By far the best of recent Dodger books is Bob McGee’s affectionate biography of Ebbets Field,
The Greatest Ballpark Ever
. McGee writes, “It was inconceivable that Walter O’Malley’s influence within the Church could not defuse the [Durocher] situation. But the fact was O’Malley didn’t much care for Rickey or Durocher and enjoyed their difficulty.” McGee then cites a voluble Dodger executive named Harold Parrott. “One word from O’Malley and the anti-Leo priests would have piped down.
“But the Big Oom never gave the word.
“Rickey had reason to wonder who had put the churchmen up to this. The Catholics never boycotted Hitler or Mussolini the way they went after Leo Durocher.”
I am a little regretful that in all of my conversations with Walter O’Malley, stretching across 35 years, I never asked him about Durocher and the Roman Catholic Church. As I say, a little regretful, but no more than that. Walter was an outstanding fabulist. Had I asked, there is no reason to think he would have responded with the truth.
The continuing Catholic threats so alarmed Rickey that he dispatched his personal assistant, Arthur Mann, to the offices of the new commissioner, Happy Chandler, in Cincinnati. Mann was to “air out” the Durocher situation. Chandler insisted that he was already on top of the matter because had been reading Judge Landis’s Durocher file. “There are certain people,” Chandler said, “that Leo simply has to stop seeing.” He named Raft and Bugsy Siegel and Joe Adonis. Mann was surprised Chandler had so much information, but he agreed and said he spoke for Rickey, whose opposition to gambling was resolute.
A few weeks later Chandler ordered Durocher to meet him at the Claremont Country Club in Oakland, California. Leo later said, “Happy had always been a good friend. I used to see him with fast company at the Stork Club in New York. Always gave me a big hello and that hamfat drawl. ‘Ah loves baseball!’” At the Claremont, Chandler bought lunch and then produced a sheet of paper with a list of now familiar names. Durocher was surprised. He had thought, he told me, Chandler wanted to talk about the Laraine Day affair. But as always Durocher responded quickly to an unexpected situation.

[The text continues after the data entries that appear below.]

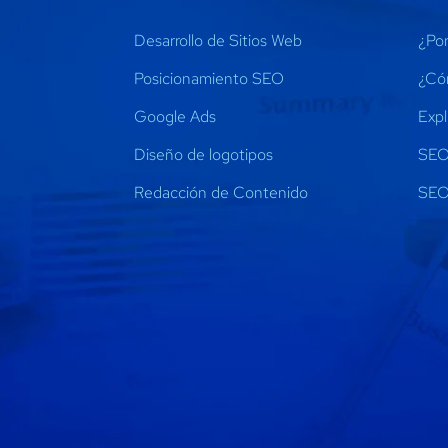
Desarrollo de Sitios Web
¿Por
Posicionamiento SEO
¿Có
Google Ads
Expl
Diseño de logotipos
SEO 
Redacción de Contenido
SEO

Bugsy Siegel? “I was introduced to him once in a barber shop.”
Joe Adonis? “Never even met him, but he would say hello to me at the ballpark. I would nod. I told Chandler, Okay, I’ll stop nodding.”
Memphis Engleberg? “Sure, he was a friend. Whenever we went to the racetrack, he’d mark my card. But I sure as hell can’t tell you whether he ever bet on baseball. I know I never did.”
Connie Immerman? “If the casino he runs in Havana is controlled by criminals, hell, that’s news to me. I thought it was controlled by Cubans.”
George Raft? “We’ve hung around together, but if you tell me I can’t stay at his house anymore, and I gotta turn down his invitations, well, you’re the commissioner. I’ll feel like a louse, but I’ll do it.”
The claims of innocence sound a touch belligerent. Durocher was endlessly a belligerent character. But the Durocher gambling issue of
the mid-1940s ran deeper than questionable associations. Bill Veeck, the brilliant and inventive executive who variously owned the Cleveland Indians, the St. Louis Browns and the Chicago White Sox, always had a fondness for gangsters. He explained this to me one day: “When my daddy was on his death bed he said all he wanted on earth was a final glass of Napoleon brandy. This was during Prohibition time. You couldn’t just go out and buy the stuff. So I went down to Al Capone’s headquarters at the old Lexington Hotel and explained the situation. Capone knew about my daddy. My daddy was president of the Cubs. Al said, sure kid, and gave me a bottle of the best Napoleon brandy in his stock. That made my daddy’s final wish come true. Ever since I’ve been a little soft on hoodlums.”
When Veeck took over the Cleveland Indians in 1946, the
Plain Dealer
was calling a swaggering local named Alex “Shondor” Birns
“
the city’s No. 1 racketeer.” Birns supposedly ran Cleveland’s numbers game and was also operating a restaurant, the Alhambra Lounge on Euclid Avenue, “that was considered the in place to go. Famous persons [including Bill Veeck] were frequent customers.